Novartis Weighs Sale or Spinoff of Generic Drug Unit Sandoz

Novartis AG NVS -1.84% said it is considering the sale or spinoff of its generic drugs business Sandoz, a move that would focus the once-sprawling healthcare conglomerate solely on innovative prescription drugs.

Sandoz, like many generic drugmakers, has struggled with falling prices in the U.S. in recent years. Generic drugs are lower-cost versions of prescription medicines whose patents have expired. While their prices are usually far below those of the branded drugs that they imitate, increased competition has driven those prices even lower in recent years.

In response to greater competition, Novartis has pivoted Sandoz toward higher-value generics, such as biosimilars, which are near-replicas of biologic drugs made using living cells. Sandoz has also become an autonomous unit within Novartis, to give it more flexibility. But the unit, which accounts for around a fifth of total sales for Novartis, has still proven a drag on the company’s growth. In the third quarter, Sandoz sales fell 2% at constant currencies to $2.4 billion despite volumes increasing. Sandoz’s U.S. sales dropped 20%.

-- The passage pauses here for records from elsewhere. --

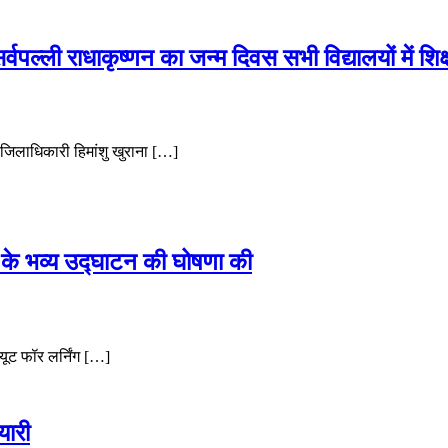
सर्वपल्ली राधाकृष्णन का जन्म दिवस सभी विद्यालयों में शि
 जिलाधिकारी हिमांशु खुराना […]
’ के भव्य उद्घाटन की घोषणा की
्यूट फॉर लर्निंग […]
यारी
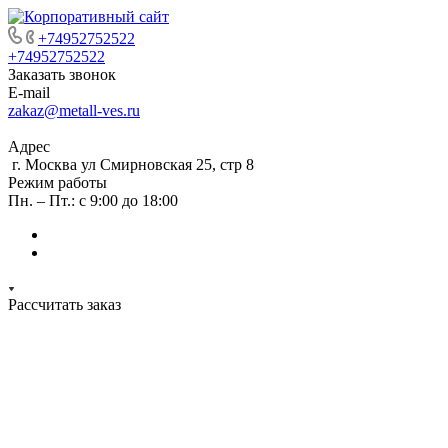
+74952752522
+74952752522
Заказать звонок
E-mail
zakaz@metall-ves.ru
Адрес
г. Москва ул Смирновская 25, стр 8
Режим работы
Пн. – Пт.: с 9:00 до 18:00
Рассчитать заказ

Novartis shares were up 0.9% in early trading.

Chief Executive Vas Narasimhan said Tuesday it was the right moment to review Sandoz’s strategic fit within Novartis. The company said it had launched a strategic review of Sandoz that would consider all options, from retaining the business to separating it. Dr. Narasimhan said he expects to complete the review by the end of next year.

Wimal Kapadia, analyst at Bernstein, said in a note that while Sandoz was a reliable cash-generator for Novartis, the unit would be more profitable, and probably generate higher returns on capital, if it were to be sold or spun out into a stand-alone business.

A separation of Sandoz would be the final step toward Novartis focusing solely on innovative drugs. Over the last decade, it has shed units that sold animal medicines, vaccines, drugstore staples, contact lenses and tools for eye surgery.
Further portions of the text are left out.